Ecole des Beaux Arts’da eğitim görmüş mimar Constantin Pappa’nın tasarladığı bilinen yapılar arasında en görkemlilerden biri;
Elmadağ’da “Arif Paşa Apartmanı”
Mimar Constantine Pappa’nın Ecole des Beaux Arts’da eğitim gördüğünü özellikle vurguladım, çünkü 1793-1907 arasında Türkiye’den sadece 7 mimar bu okulda öğrenim görmüş; Farra, Pappa, Thadadjan, Vallaury, Vedat Bey (Tek), Zenop, Zipcy
Yıldız Sarayı’nda doktor olarak çalışmış Dr. Arif Paşa’nın 1902 yılında inşa ettirdiği “Arif Paşa Apartmanı”, Paşa’nın 1933 yılında vefatı sonrasında oğullarının adlarını alır.
Bu tarihten sonra yapının giriş kapısına;
“Sarıcazade Abdullah & Osman Apartımanı” ibaresi eklenir.
Sarıca Paşa’nın (vefatı 1811) ailesi, 19.yüzyılda Yunanistan’ın Eğriboz (Evvia) adasından göç ederek İstanbul’a gelmiş.
Yapının projelerini hazırlarken aileden öğrendiğime göre ise; ailenin kökleri Osmanlı Devleti’nin ilk deniz komutanı Saruca Paşa’ya (vefatı 1454) dayanıyor.
Fatih Sultan Mehmed, Rumelihisarı’nın inşasıyla (1452) yakından ilgilenmiştir. Mimar Müslihiddin tasarımı olan yapıda, her bir kule bir Paşa denetiminde inşa edilmiş ve paşaların adları kulelere verilmiştir.

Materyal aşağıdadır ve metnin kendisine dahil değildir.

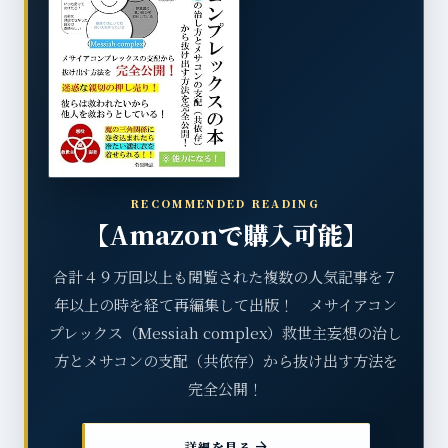
RECOMMENDED READING
【Amazonで購入可能】
合計４９万回以上も閲覧された複数の人気記事を７
年以上の時を経て再編集して出版！ メサイアコン
プレックス（Messiah complex）救世主妄想の治し
方とメサコンの支配（共依存）から抜け出す方法を
完全公開！
arrow_forward
詳細を見る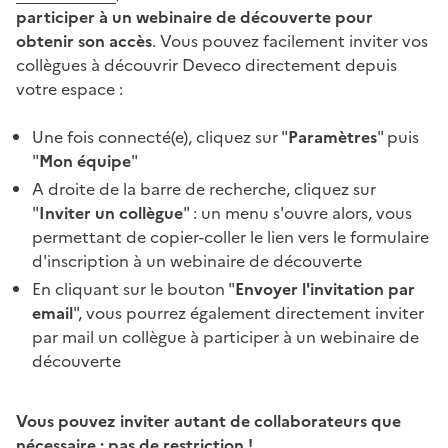
participer à un webinaire de découverte pour
obtenir son accès
. Vous pouvez facilement inviter vos
collègues à découvrir Deveco directement depuis
votre espace :
Une fois connecté(e), cliquez sur "
Paramètres
" puis
"
Mon équipe
"
A droite de la barre de recherche, cliquez sur
"
Inviter un collègue
" : un menu s'ouvre alors, vous
permettant de copier-coller le lien vers le formulaire
d'inscription à un webinaire de découverte
En cliquant sur le bouton "
Envoyer l'invitation par
email
", vous pourrez également directement inviter
par mail un collègue à participer à un webinaire de
découverte
Vous pouvez inviter autant de collaborateurs que
nécessaire : pas de restriction !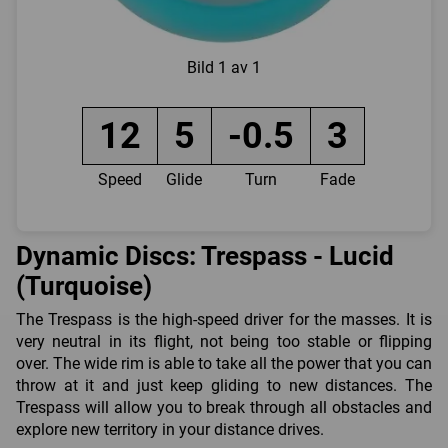
Bild
1 av 1
12
5
-0.5
3
Speed
Glide
Turn
Fade
Dynamic Discs: Trespass - Lucid
(Turquoise)
The Trespass is the high-speed driver for the masses. It is
very neutral in its flight, not being too stable or flipping
over. The wide rim is able to take all the power that you can
throw at it and just keep gliding to new distances. The
Trespass will allow you to break through all obstacles and
explore new territory in your distance drives.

Saruca Paşa Kulesi de, deniz yönünden bakışta sağ üstteki kuledir.
Guillaume Berggren’in 1880 tarihli fotoğrafında Rumelihisarı; sol üstte Zağanos Paşa, sağ üstte Saruca Paşa, sahilde Halil Paşa Kuleleri görülüyor.
Fotoğrafın sol üstünde, Robert Koleji’nin (Boğaziçi Üniversitesi) ilk binası olan, 1871’de tamamlanmış “Hamlin Hall” kadraja girmiş
Arif Paşa Apartmanı’nda (1902) 1. katta yer alan bir dairenin tavanında, bu apartmandan tam 450 yıl önce inşa edilmiş Rumelihisarı (1452) resmedilmiştir. Aileden öğrendiğime göre, ailenin Saruca Paşa’ya dayanan soyu;
Arif Paşa Apartmanı’nda bu şekilde zarifçe belirtilmiştir.
Arifpaşa Apartmanı’nda (1902) bir daire tavanında yer alan Rumelihisarı (1452) panoraması, benim tahminime göre Guillaume Berggren’in fotoğrafından (1880) yararlanılarak -değişikliklerle- resmedilmiş. Arifpaşa Apartmanı, Berggren fotoğrafı ve Rumelihisarı ile içiçe geçmiş öyküsü.
Arifpaşa Apartmanı girişindeki “Salve” ile yeni haftaya merhaba.
Latince selamlama, bizdeki “merhaba” anlamına gelen bu kelimeye, yurtdışında birçok yapının giriş kapısı kemerinde ve yer döşemesinde rastlayabiliriz.
Arifpaşa Apartmanı’nın taşıyıcı sisteminde, dönemin yapılarından farklılaşan bir detay olarak, -fotoğrafta sağ tarafta görülen- demir kolonlar yer almaktadır. Büyük hacimli bazı odalarda, kargir duvar içine demir kolonlar yerleştirilmiştir.
Arifpaşa Apartmanı’nın projelerini hazırlarken yapıdan çıkarılmış iki demir kolon tespit etmiştik.
O tarihte avluda duran bu demir kolonlar bana Mimar Sinan’ın Süleymaniye Cami avlusunda bıraktığı, Çanakkale Kestanbol granit sütunlarını anımsattı.
Avluda, muhteşem ıhlamur ağacından dolayı pek seçilemeyen bir sokak lambası da mevcuttur. Dökme demirden lamba, havagazı ile çalışıyormuş.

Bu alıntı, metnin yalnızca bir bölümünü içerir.